Why do most patients never appeal even when they would likely win?
The appeal process requires time, documentation, and persistence that many patients — especially those who are sick — cannot sustain. When [AI denial rates climb across specialties](https://peregrinehealthcare.com/ai-insurance-denials-are-rising-what-physicians-must-do-to-protect-revenue/), the insurer's automated system effectively prices the correction out of reach for most claimants. The patients most likely to prevail are also the ones with the least capacity to fight.
What should a physician's practice do now to protect revenue against AI denials?
Document clinical necessity in the specific language payer algorithms flag as approval criteria before submission, not after denial. Practices that [track AI denial patterns by payer](https://qualigenix.com/ai-prior-authorization-rising-claim-denials-in-2026/) and pre-load appeals documentation at submission are reversing denials without waiting for the insurer's second review cycle.

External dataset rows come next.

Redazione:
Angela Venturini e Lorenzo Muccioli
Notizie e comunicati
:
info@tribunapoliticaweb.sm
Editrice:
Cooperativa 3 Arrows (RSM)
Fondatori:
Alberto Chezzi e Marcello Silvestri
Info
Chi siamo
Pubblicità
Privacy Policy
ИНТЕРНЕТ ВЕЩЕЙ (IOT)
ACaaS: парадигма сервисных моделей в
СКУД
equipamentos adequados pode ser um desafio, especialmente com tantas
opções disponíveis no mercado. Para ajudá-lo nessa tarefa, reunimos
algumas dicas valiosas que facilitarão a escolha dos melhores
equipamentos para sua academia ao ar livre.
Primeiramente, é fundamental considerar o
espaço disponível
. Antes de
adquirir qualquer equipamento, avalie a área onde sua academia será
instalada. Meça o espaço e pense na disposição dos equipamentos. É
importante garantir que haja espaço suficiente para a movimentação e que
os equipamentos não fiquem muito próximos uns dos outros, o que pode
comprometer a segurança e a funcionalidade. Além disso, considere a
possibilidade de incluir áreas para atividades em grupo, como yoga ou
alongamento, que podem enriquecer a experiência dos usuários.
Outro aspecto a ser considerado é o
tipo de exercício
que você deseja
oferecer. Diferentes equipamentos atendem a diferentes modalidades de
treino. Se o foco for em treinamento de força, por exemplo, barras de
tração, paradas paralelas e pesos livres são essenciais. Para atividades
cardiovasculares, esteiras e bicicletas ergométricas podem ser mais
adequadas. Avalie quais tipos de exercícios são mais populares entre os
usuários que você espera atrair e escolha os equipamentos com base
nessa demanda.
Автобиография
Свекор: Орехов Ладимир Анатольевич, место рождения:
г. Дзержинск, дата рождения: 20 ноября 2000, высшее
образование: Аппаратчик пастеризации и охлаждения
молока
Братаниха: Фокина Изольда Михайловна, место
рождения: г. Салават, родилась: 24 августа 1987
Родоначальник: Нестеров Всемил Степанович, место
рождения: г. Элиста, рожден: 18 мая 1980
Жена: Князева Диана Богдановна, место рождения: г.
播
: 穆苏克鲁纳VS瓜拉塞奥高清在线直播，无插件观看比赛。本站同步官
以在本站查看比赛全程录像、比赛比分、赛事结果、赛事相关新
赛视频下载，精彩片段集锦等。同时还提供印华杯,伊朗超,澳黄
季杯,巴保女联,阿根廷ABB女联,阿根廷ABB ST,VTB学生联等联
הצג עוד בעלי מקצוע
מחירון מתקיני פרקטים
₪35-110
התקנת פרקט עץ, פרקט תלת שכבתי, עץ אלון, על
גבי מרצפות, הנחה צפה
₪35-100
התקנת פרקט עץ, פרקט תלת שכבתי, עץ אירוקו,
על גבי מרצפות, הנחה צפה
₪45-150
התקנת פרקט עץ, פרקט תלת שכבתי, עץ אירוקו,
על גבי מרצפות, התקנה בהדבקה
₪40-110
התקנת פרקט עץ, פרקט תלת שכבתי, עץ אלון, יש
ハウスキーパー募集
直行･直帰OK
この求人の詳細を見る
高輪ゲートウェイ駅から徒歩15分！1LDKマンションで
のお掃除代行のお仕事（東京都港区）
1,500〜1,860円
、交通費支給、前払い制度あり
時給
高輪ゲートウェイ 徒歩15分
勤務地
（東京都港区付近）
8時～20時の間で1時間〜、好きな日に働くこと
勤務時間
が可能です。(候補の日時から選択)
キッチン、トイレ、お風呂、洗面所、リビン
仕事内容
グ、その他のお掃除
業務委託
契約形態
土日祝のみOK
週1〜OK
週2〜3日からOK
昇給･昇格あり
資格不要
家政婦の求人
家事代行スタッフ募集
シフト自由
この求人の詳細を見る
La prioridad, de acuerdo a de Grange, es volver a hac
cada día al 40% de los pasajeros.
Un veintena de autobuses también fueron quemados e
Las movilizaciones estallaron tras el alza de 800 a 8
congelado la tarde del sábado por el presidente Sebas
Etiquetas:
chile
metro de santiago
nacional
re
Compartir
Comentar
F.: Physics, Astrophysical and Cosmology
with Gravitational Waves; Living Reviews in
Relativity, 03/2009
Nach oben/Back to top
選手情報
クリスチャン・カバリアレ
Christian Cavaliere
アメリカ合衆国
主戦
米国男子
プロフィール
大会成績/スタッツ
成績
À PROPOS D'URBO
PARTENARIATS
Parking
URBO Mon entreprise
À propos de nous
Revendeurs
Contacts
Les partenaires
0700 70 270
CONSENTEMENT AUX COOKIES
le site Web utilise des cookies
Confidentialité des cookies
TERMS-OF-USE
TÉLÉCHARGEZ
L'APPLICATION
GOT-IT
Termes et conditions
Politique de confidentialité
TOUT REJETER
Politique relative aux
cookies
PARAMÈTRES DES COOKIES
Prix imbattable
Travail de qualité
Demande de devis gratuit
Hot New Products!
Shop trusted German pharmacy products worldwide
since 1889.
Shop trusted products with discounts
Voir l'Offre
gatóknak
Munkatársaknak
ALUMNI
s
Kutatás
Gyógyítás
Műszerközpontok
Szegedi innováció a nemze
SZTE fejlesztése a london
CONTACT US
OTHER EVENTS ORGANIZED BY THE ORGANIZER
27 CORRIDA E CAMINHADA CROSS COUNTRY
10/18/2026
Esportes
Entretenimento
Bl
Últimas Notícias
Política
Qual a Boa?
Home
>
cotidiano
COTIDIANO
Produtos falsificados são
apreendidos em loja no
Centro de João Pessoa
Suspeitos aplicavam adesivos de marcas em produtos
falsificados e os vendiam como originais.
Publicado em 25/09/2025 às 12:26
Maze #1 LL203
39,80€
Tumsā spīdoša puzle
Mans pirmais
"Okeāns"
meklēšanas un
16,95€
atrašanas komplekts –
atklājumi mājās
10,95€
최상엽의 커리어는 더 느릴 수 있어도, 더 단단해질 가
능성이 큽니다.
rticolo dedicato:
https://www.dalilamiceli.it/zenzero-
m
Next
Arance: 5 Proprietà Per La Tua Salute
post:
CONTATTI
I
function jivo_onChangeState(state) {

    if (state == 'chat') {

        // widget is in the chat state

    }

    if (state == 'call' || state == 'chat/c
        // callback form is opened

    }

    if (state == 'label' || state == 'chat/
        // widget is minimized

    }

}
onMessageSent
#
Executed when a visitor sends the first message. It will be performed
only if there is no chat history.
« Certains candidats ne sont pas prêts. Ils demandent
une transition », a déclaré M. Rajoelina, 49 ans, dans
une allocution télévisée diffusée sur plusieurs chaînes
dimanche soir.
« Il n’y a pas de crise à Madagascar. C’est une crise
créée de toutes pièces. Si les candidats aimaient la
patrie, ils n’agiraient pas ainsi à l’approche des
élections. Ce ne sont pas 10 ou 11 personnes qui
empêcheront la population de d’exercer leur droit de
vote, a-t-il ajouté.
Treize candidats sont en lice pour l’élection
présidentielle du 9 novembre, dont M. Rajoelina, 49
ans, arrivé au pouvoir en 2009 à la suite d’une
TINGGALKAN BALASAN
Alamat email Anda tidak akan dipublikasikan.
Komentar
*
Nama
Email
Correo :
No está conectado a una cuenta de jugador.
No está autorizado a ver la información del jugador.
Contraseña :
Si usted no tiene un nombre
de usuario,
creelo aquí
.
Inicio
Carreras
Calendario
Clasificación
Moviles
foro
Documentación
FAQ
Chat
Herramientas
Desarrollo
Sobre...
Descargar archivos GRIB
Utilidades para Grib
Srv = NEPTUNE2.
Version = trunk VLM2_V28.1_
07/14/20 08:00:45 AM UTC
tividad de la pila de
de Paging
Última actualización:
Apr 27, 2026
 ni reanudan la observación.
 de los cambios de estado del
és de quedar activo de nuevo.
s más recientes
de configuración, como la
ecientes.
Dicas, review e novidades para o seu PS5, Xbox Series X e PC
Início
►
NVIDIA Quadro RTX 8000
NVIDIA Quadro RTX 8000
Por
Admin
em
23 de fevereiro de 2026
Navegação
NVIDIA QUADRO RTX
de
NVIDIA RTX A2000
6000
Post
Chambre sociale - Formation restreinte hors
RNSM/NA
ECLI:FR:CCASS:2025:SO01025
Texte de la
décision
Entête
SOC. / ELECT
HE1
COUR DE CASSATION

What is the strongest argument that high overturn rates are not a governance problem?
Defenders argue the appeal system is working exactly as intended — a second check that catches the automated system's edge cases. On that reading, a 53% overturn rate signals a robust safeguard, not a broken first-pass filter. The JAMA data undercuts this: a safeguard that catches more than half of appeals is not catching edge cases. It is the primary accuracy mechanism.

Wire methodology

This dispatch was assembled autonomously from 2 source records. Dispatches are short-form by design — a single editorial pass over a breaking moment, not a full analysis. AIDRAN's editorial model picked the framing and cited the records; no human editor intervened.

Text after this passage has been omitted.